72 lower dash pad crack
Because of where the failure is I wonder if the bezel screw has undermined the 'plastic' backing of the dash pad itself and contributed to the surface damage.
If that's so I'd think the bezel needs to come out one more time and the dash pad too so the substrate can be repaired and then the vinyl repair done.
I don't see this visual problem being solved well with the dash pad in place. It's too involved.
A tough one!
???
Regards,
Alan
What is this… a crack?
Last edited by Alan 71; Feb 9, 2017 at 12:26 PM.
To begin, you will have to treat the area without any vinyl so that whatever patch material you use will adhere well. A light coating of 2-part JB Weld epoxy would work; so would a vinyl dye (paint with flex agent) or [flexible] primer.

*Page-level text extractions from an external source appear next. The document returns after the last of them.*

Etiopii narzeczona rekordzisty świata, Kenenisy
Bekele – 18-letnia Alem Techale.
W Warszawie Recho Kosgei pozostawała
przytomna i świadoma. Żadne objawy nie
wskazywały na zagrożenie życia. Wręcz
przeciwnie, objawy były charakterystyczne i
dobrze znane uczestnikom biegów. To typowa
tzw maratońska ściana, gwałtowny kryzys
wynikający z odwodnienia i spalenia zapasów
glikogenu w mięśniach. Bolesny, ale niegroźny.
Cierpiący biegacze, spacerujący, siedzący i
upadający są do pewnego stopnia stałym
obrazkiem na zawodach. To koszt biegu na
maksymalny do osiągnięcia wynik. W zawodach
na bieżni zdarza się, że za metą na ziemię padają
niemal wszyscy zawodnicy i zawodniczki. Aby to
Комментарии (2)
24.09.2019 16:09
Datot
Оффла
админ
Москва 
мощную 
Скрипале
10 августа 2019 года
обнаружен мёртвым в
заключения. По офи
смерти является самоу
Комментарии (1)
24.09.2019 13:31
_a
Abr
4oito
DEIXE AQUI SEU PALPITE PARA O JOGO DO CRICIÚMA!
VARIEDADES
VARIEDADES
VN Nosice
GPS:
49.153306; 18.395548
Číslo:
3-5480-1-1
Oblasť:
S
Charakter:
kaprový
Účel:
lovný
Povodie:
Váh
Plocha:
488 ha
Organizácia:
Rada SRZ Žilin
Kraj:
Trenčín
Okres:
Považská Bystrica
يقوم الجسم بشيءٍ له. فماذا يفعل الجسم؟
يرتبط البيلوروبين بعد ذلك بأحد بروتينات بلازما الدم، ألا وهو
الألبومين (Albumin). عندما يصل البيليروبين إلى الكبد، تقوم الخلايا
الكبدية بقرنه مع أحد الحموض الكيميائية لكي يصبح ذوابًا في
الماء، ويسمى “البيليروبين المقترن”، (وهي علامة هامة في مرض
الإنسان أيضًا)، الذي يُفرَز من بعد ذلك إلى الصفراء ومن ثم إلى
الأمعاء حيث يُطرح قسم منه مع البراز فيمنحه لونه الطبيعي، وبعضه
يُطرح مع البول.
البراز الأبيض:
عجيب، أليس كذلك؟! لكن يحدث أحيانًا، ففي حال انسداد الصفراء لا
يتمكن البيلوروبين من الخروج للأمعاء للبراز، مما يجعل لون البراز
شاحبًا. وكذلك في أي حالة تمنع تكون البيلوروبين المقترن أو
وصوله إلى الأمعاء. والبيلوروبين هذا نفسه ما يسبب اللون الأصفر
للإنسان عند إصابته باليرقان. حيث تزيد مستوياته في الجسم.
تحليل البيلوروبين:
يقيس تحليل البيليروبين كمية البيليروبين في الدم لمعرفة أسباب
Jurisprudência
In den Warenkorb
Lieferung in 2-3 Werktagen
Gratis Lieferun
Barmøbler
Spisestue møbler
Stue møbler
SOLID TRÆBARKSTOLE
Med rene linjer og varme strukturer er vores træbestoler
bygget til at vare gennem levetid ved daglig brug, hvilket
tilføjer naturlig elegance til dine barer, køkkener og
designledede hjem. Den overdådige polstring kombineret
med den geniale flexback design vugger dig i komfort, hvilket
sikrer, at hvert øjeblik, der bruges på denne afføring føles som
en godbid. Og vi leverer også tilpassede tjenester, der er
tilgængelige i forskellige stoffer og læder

Once that area is treated and cured, whittle a small spatula out of a popsicle stick or tongue depressor. It should be no more than 1/8" wide at the working end and make then file the edges so there are no loose fibers on it. Get a small bit of the patch material on the tip of your 'tool' and work it down into the deepest part of the damage. Build up slowly, so that it will dry as you are working. If you have areas that are more than 1/8" deep, you will have to build it up a layer at a time and let dry completely between sessions. Fill all so that the surface is up to where you want it. If possible (depending on what patch material you choose), use a small, sharp tool to embed surface detail as the patch is firming up. You can 'etch' stitching and surface grain, if you have a good eye and a steady hand.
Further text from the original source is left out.